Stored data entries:
§
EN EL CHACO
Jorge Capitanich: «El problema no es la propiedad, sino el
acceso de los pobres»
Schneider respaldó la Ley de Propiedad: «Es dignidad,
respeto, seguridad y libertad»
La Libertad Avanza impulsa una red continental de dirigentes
§
→ **Brief**:
Write out again only the lines from the one with "respeto, seguridad y" through the last line of the records above. Keep every word as it stands.

→ **Exercise result**:
respeto, seguridad y libertad»
La Libertad Avanza impulsa una red continental de dirigentes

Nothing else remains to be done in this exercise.